El jardín incorpora recorridos de trazado curvo donde los pacientes, a medida que avanzan, pueden observar y tocar la naturaleza, como flores coloridas y aromáticas, fuentes de agua y el canto de los pájaros. Alrededor de estos caminos se disponen mantos de césped sobre los que se puede caminar y zonas de grava que proporcionan diferentes sensaciones al ser pisadas. Las jardineras se incorporan a lo largo de todo el recorrido con formas orgánicas pensadas para su integración con el entorno y adaptadas para personas en silla de ruedas.

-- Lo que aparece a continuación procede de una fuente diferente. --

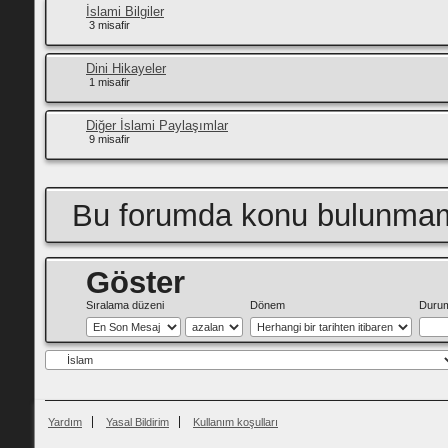
İslami Bilgiler
3 misafir
Dini Hikayeler
1 misafir
Diğer İslami Paylaşımlar
9 misafir
Bu forumda konu bulunmam
Göster
Sıralama düzeni
Dönem
Duru
Yardım
Yasal Bildirim
Kullanım koşulları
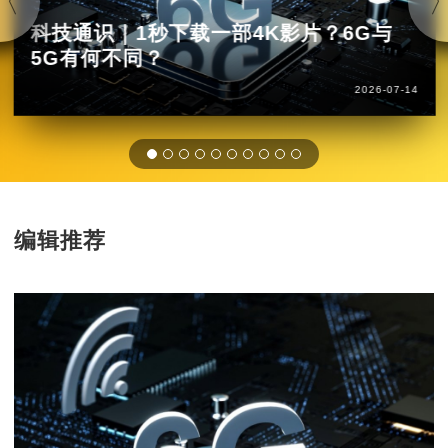
科技通识｜1秒下载一部4K影片？6G与
5G有何不同？
2026-07-14
编辑推荐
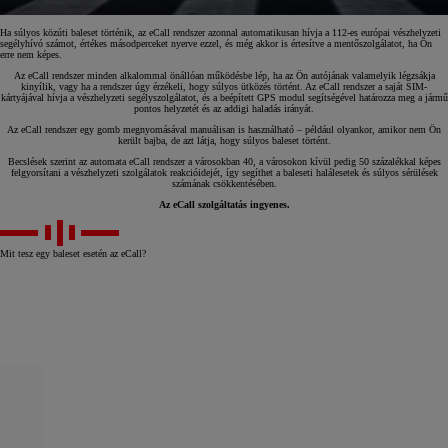
Ha súlyos közúti baleset történik, az eCall rendszer azonnal automatikusan hívja a 112-es európai vészhelyzeti
segélyhívó számot, értékes másodperceket nyerve ezzel, és még akkor is értesítve a mentőszolgálatot, ha Ön
erre nem képes.
Az eCall rendszer minden alkalommal önállóan működésbe lép, ha az Ön autójának valamelyik légzsákja
kinyílik, vagy ha a rendszer úgy érzékeli, hogy súlyos ütközés történt. Az eCall rendszer a saját SIM-
kártyájával hívja a vészhelyzeti segélyszolgálatot, és a beépített GPS modul segítségével határozza meg a jármű
pontos helyzetét és az addigi haladás irányát.
Az eCall rendszer egy gomb megnyomásával manuálisan is használható – például olyankor, amikor nem Ön
került bajba, de azt látja, hogy súlyos baleset történt.
Becslések szerint az automata eCall rendszer a városokban 40, a városokon kívül pedig 50 százalékkal képes
felgyorsítani a vészhelyzeti szolgálatok reakcióidejét, így segíthet a baleseti halálesetek és súlyos sérülések
számának csökkentésében.
Az eCall szolgáltatás ingyenes.
Mit tesz egy baleset esetén az eCall?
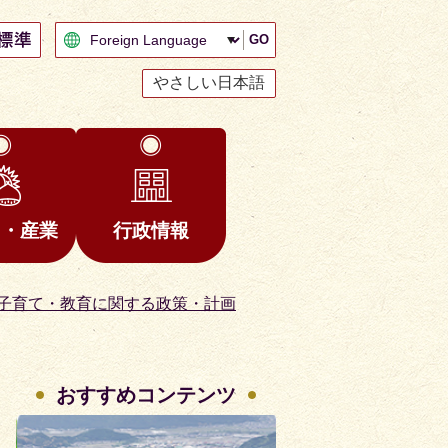
GO
やさしい日本語
と・産業
行政情報
子育て・教育に関する政策・計画
おすすめコンテンツ
2
3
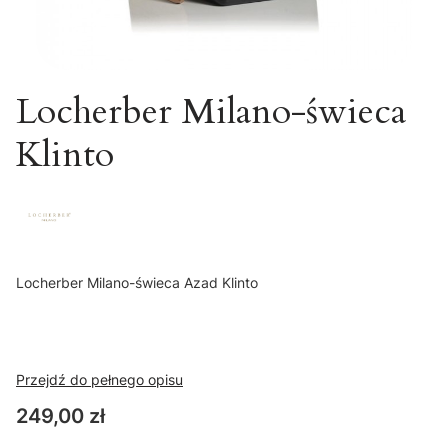
Locherber Milano-świeca
Klinto
Locherber Milano-świeca Azad Klinto
Przejdź do pełnego opisu
Cena
249,00 zł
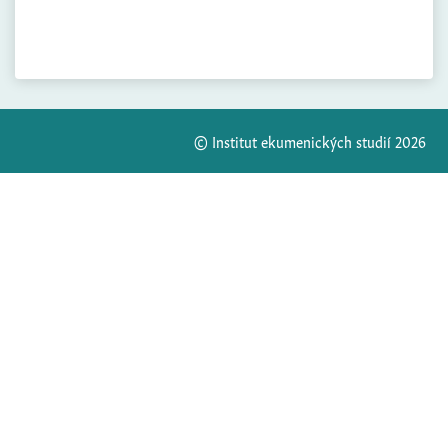
© Institut ekumenických studií 2026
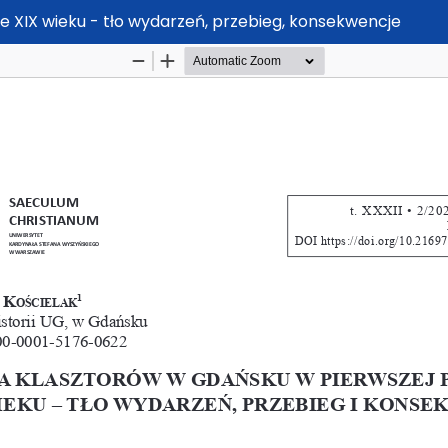
e XIX wieku - tło wydarzeń, przebieg, konsekwencje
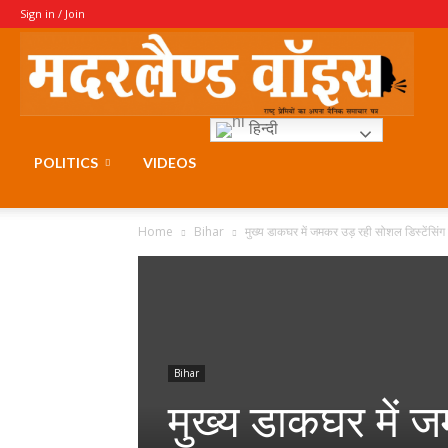
Sign in / Join
Moth
हिन्दी
Voice
POLITICS
VIDEOS
Home
Bihar
मुख्य डाकघर में जमकर उड़ रही सोशल डिस्टेंसिंग 
Bihar
मुख्य डाकघर में 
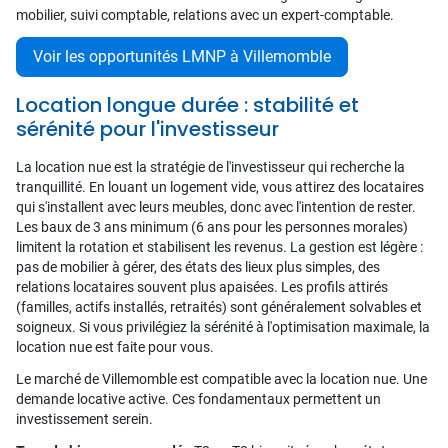
mobilier, suivi comptable, relations avec un expert-comptable.
Voir les opportunités LMNP à Villemomble
Location longue durée : stabilité et
sérénité pour l'investisseur
La location nue est la stratégie de l'investisseur qui recherche la
tranquillité. En louant un logement vide, vous attirez des locataires
qui s'installent avec leurs meubles, donc avec l'intention de rester.
Les baux de 3 ans minimum (6 ans pour les personnes morales)
limitent la rotation et stabilisent les revenus. La gestion est légère :
pas de mobilier à gérer, des états des lieux plus simples, des
relations locataires souvent plus apaisées. Les profils attirés
(familles, actifs installés, retraités) sont généralement solvables et
soigneux. Si vous privilégiez la sérénité à l'optimisation maximale, la
location nue est faite pour vous.
Le marché de Villemomble est compatible avec la location nue. Une
demande locative active. Ces fondamentaux permettent un
investissement serein.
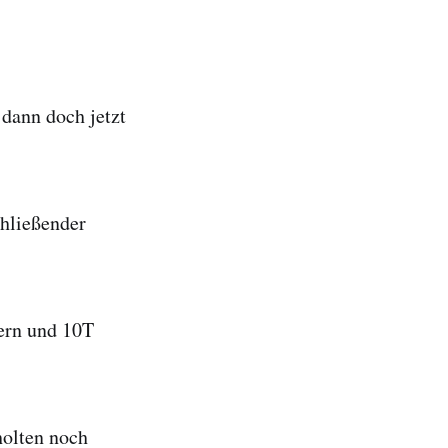
 dann doch jetzt
chließender
ern und 10T
holten noch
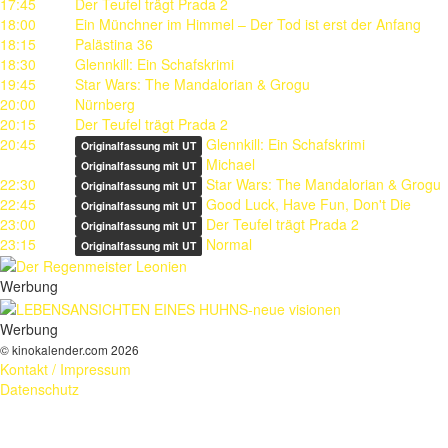
17:45
Der Teufel trägt Prada 2
18:00
Ein Münchner im Himmel – Der Tod ist erst der Anfang
18:15
Palästina 36
18:30
Glennkill: Ein Schafskrimi
19:45
Star Wars: The Mandalorian & Grogu
20:00
Nürnberg
20:15
Der Teufel trägt Prada 2
20:45
Glennkill: Ein Schafskrimi
Originalfassung mit UT
Michael
Originalfassung mit UT
22:30
Star Wars: The Mandalorian & Grogu
Originalfassung mit UT
22:45
Good Luck, Have Fun, Don't Die
Originalfassung mit UT
23:00
Der Teufel trägt Prada 2
Originalfassung mit UT
23:15
Normal
Originalfassung mit UT
Werbung
Werbung
© kinokalender.com 2026
Kontakt / Impressum
Datenschutz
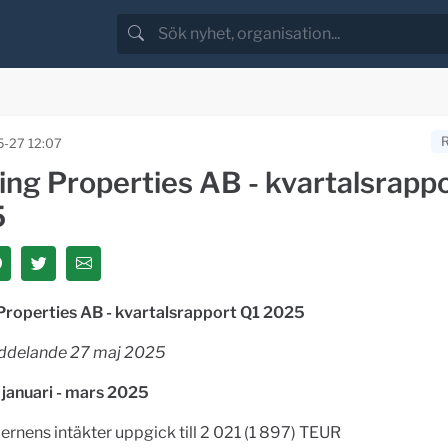
-27 12:07
ing Properties AB - kvartalsrapp
5
Properties AB - kvartalsrapport Q1 2025
ddelande 27 maj 2025
 januari - mars 2025
ernens intäkter uppgick till 2 021 (1 897) TEUR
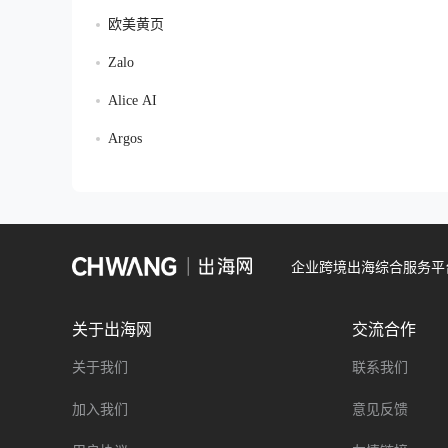
欧美黄页
Zalo
Alice AI
Argos
企业跨境出海综合服务平
关于出海网
交流合作
关于我们
联系我们
加入我们
意见反馈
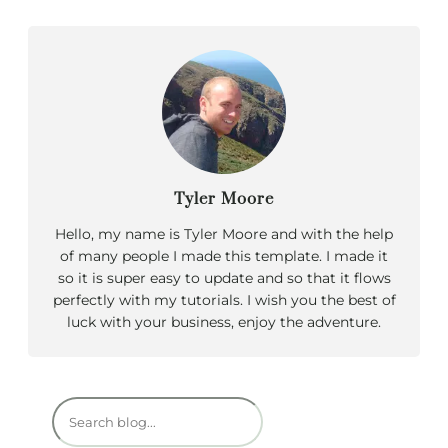
Tyler Moore
Hello, my name is Tyler Moore and with the help
of many people I made this template. I made it
so it is super easy to update and so that it flows
perfectly with my tutorials. I wish you the best of
luck with your business, enjoy the adventure.
R
e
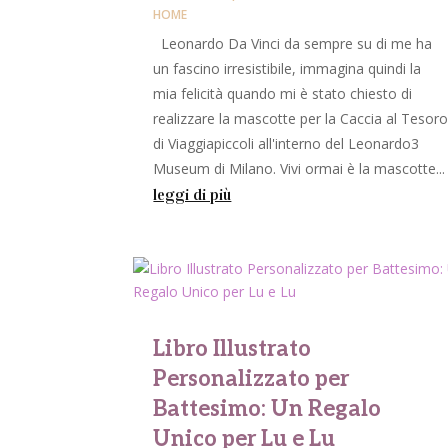
HOME
Leonardo Da Vinci da sempre su di me ha
un fascino irresistibile, immagina quindi la
mia felicità quando mi è stato chiesto di
realizzare la mascotte per la Caccia al Tesor
di Viaggiapiccoli all'interno del Leonardo3
Museum di Milano. Vivi ormai è la mascotte...
leggi di più
Libro Illustrato
Personalizzato per
Battesimo: Un Regalo
Unico per Lu e Lu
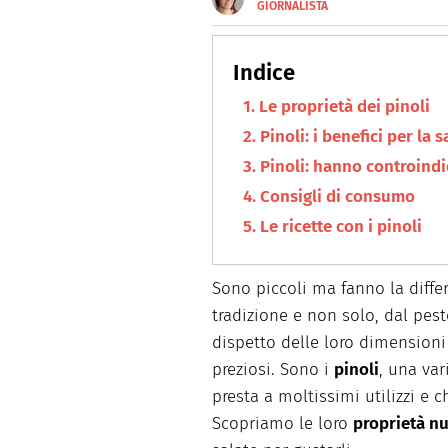
GIORNALISTA
E-
Giornalista toscana, da oltre 
MAIL
siti web, magazine e agenzie 
LINKEDIN
pc, mi trovate in cucina.
INSTAGRAM
Le proprietà dei pinoli
Pinoli: i benefici per la s
Pinoli: hanno controindi
Consigli di consumo
Le ricette con i pinoli
Sono piccoli ma fanno la differ
tradizione e non solo, dal pest
dispetto delle loro dimensioni
preziosi. Sono i
pinoli
, una var
presta a moltissimi utilizzi e c
Scopriamo le loro
proprietà nu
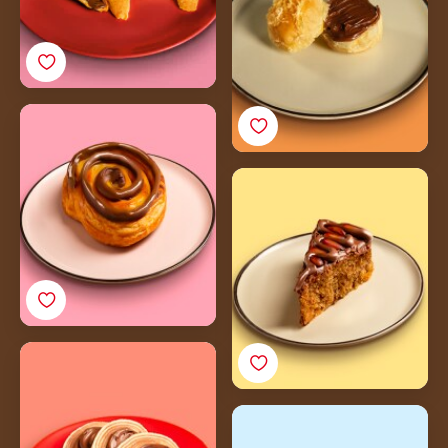
Pão Chineque com
Nutella®
Bolo de Pinhão com
Nutella®
Bolo de Rolo com
Nutella®
Pão de Queijo com
Nutella®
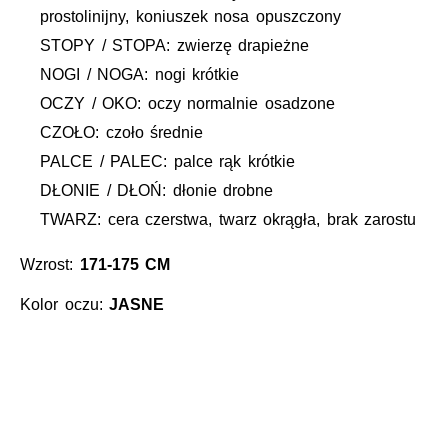
prostolinijny, koniuszek nosa opuszczony
STOPY / STOPA: zwierzę drapieżne
NOGI / NOGA: nogi krótkie
OCZY / OKO: oczy normalnie osadzone
CZOŁO: czoło średnie
PALCE / PALEC: palce rąk krótkie
DŁONIE / DŁOŃ: dłonie drobne
TWARZ: cera czerstwa, twarz okrągła, brak zarostu
Wzrost:
171-175 CM
Kolor oczu:
JASNE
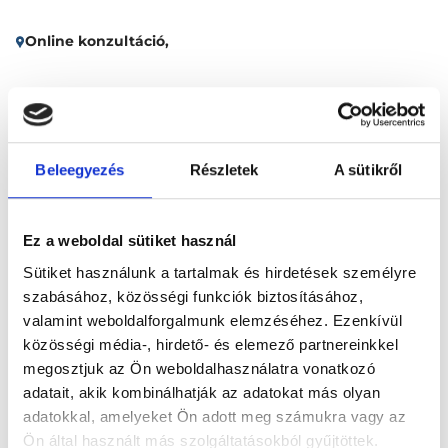
Online konzultáció,
Időpontfoglalás
Adatok
Vélemények
Beleegyezés
Részletek
A sütikről
Foglalj időpontot
Összes szakterület
Ez a weboldal sütiket használ
Sütiket használunk a tartalmak és hirdetések személyre
szabásához, közösségi funkciók biztosításához,
valamint weboldalforgalmunk elemzéséhez. Ezenkívül
közösségi média-, hirdető- és elemező partnereinkkel
megosztjuk az Ön weboldalhasználatra vonatkozó
adatait, akik kombinálhatják az adatokat más olyan
Főoldal
Klinikák
adatokkal, amelyeket Ön adott meg számukra vagy az
Nőgyógyász, Online konzultáció
Ön által használt más szolgáltatásokból gyűjtöttek.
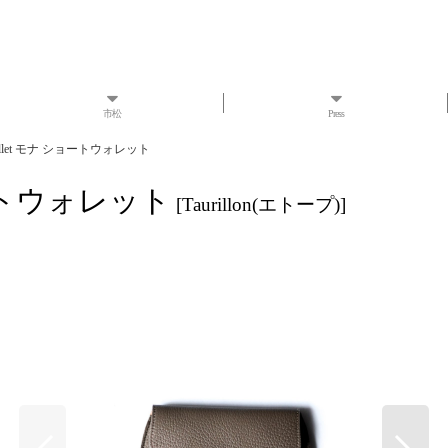
市松
Press
 wallet モナ ショートウォレット
ショートウォレット
[
Taurillon(エトープ)
]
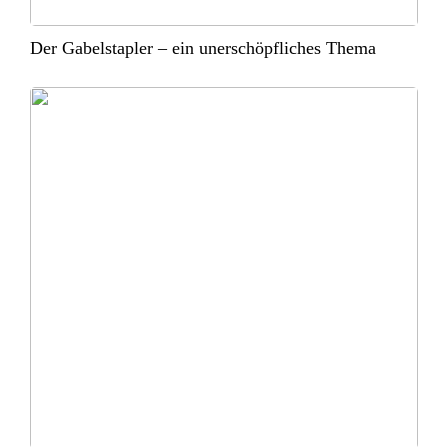
Der Gabelstapler – ein unerschöpfliches Thema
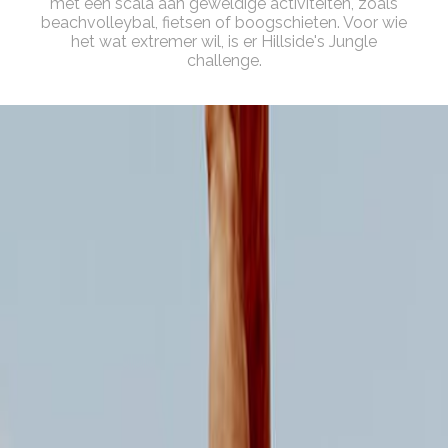
met een scala aan geweldige activiteiten, zoals
beachvolleybal, fietsen of boogschieten. Voor wie
het wat extremer wil, is er Hillside's Jungle
challenge.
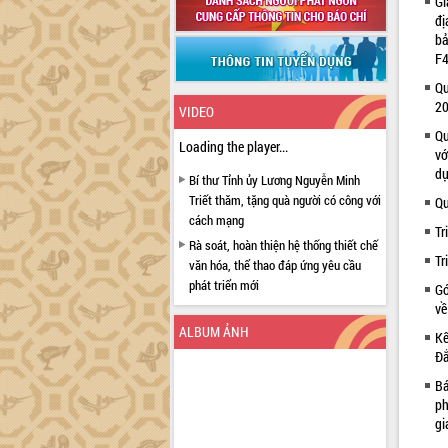
Gi
đị
bả
F4
Qu
2
VIDEO
Qu
Loading the player...
vớ
dự
Bí thư Tỉnh ủy Lương Nguyễn Minh
Triết thăm, tặng quà người có công với
Qu
cách mạng
Tr
Rà soát, hoàn thiện hệ thống thiết chế
Tr
văn hóa, thể thao đáp ứng yêu cầu
phát triển mới
Gó
về
Thường trực HĐND tỉnh Đắk Lắk gặp
mặt Đoàn chuyên gia y tế TP. Hồ Chí
ALBUM ẢNH
Kế
Minh
Đắ
Lễ truy điệu và an táng hài cốt liệt sĩ
Bá
tại Nghĩa trang Liệt sĩ xã Sơn Hòa
ph
Bàn giải pháp tháo gỡ khó khăn trong
gi
xuất khẩu sầu riêng và triển khai quy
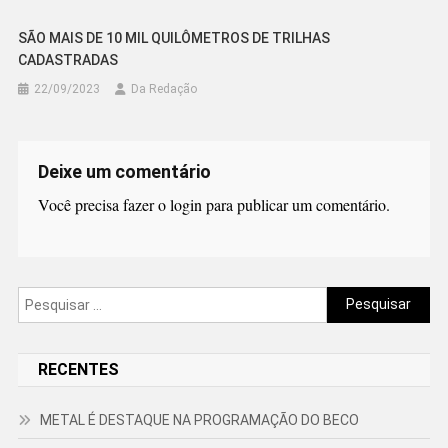
SÃO MAIS DE 10 MIL QUILÔMETROS DE TRILHAS
CADASTRADAS
22/09/2023
Da Redação
Deixe um comentário
Você precisa fazer o
login
para publicar um comentário.
Pesquisar
por:
RECENTES
METAL É DESTAQUE NA PROGRAMAÇÃO DO BECO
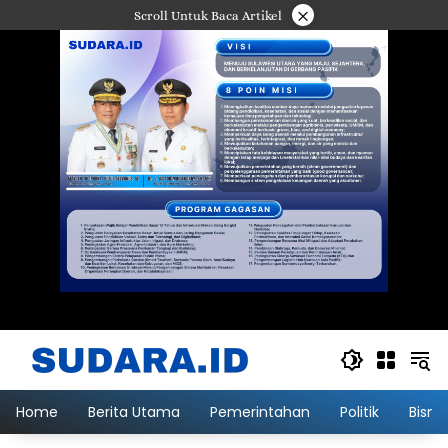
Langsung
×
Scroll Untuk Baca Artikel
ke
konten
Home
Berita Utama
Pemerintahan
Politik
Bisni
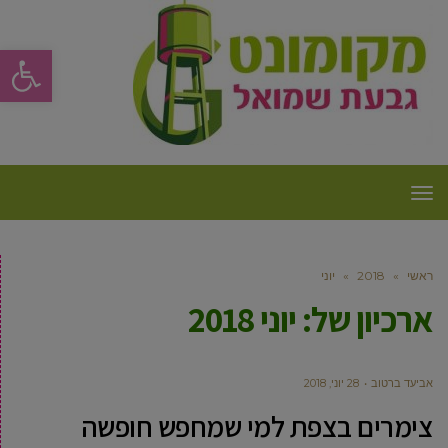
פתח סרגל
תפריט
ראשי
»
2018
»
יוני
ארכיון של:
יוני 2018
אביעד ברטוב
28 יוני, 2018
צימרים בצפת למי שמחפש חופשה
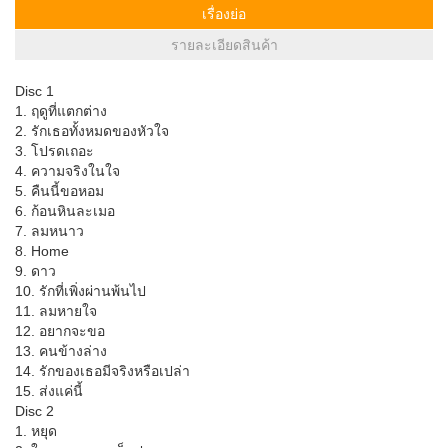
เรื่องย่อ
รายละเอียดสินค้า
Disc 1
1. ฤดูที่แตกต่าง
2. รักเธอทั้งหมดของหัวใจ
3. โปรดเถอะ
4. ความจริงในใจ
5. คืนนี้ขอหอม
6. ก้อนหินละเมอ
7. ลมหนาว
8. Home
9. ดาว
10. รักที่เพิ่งผ่านพ้นไป
11. ลมหายใจ
12. อยากจะขอ
13. คนข้างล่าง
14. รักของเธอมีจริงหรือเปล่า
15. ส่งแค่นี้
Disc 2
1. หยุด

Para convertir el recorrido en un paseo agradable, se crean distintas atmósferas con mobiliario como bancos, sillas o tumbonas, clave para ofrecer a los pacientes lugares donde socializar con familiares o simplemente sentarse y restaurar su propio equilibrio. En todo el ámbito del jardín también aparece mobiliario móvil, como iluminación solar portátil, cajas nido o campanas eólicas, lo que propicia que los usuarios puedan mover los objetos a su gusto y configurar sus propios ambientes. Las formas orgánicas del camino favorecen, además, la aparición de espacios abiertos idóneos para realizar actividades más dinámicas.

Por otro lado, las zonas porchadas forman espacios que pueden ser cubiertos o no. Con esta diferenciación de ambientes, los pacientes pueden disfrutar del jardín en cualquier época del año, ya que disponen de pérgolas estancas para los días de lluvia o descubiertas, permitiendo a los usuarios conectar con los ciclos de la vida, las estaciones o el curso del agua.

La privacidad es fundamental; gracias a las formas curvas de los caminos se logra la creación de espacios diferenciados donde las personas pueden disfrutar del jardín a solas o acompañadas. El crecimiento vertical de las plantas es otro factor que ayuda a los usuarios a encontrar refugio. Estos espacios de porches disponen de jardineras con vegetación donde las plantas trepadoras crean ambientes de transición entre la naturaleza y la arquitectura, sumando los estímulos positivos que transmite la combinación de fragancias de las plantas aromáticas.